──────── Data provided ────────

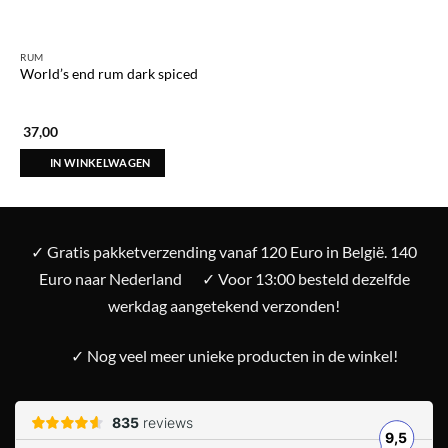
RUM
World’s end rum dark spiced
37,00
IN WINKELWAGEN
✓ Gratis pakketverzending vanaf 120 Euro in België. 140
Euro naar Nederland
✓ Voor 13:00 besteld dezelfde
werkdag aangetekend verzonden!
✓ Nog veel meer unieke producten in de winkel!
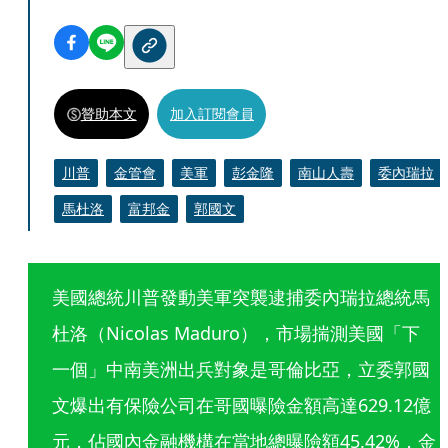
贊助本文
加入訂閱會員
川普
金管會
美軍
彭金隆
南山人壽
委內瑞拉
馬杜洛
富邦金
郭國文
美國總統川普發動美軍突襲逮捕委內瑞拉總統馬
杜洛（Nicolas Maduro），市場揣測美國「下
一個」中南美洲出兵對象是哥倫比亞，立委郭國
文爆出有保險公司在哥國曝險金額高達629.12億
元，佔國內金融機構在當地總曝險額45.42%，金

────────

Exercise prompt: In the listing above, locate each line with "Euro" and copy it.

Task solution:
✓ Gratis pakketverzending vanaf 120 Euro in België. 140
Euro naar Nederland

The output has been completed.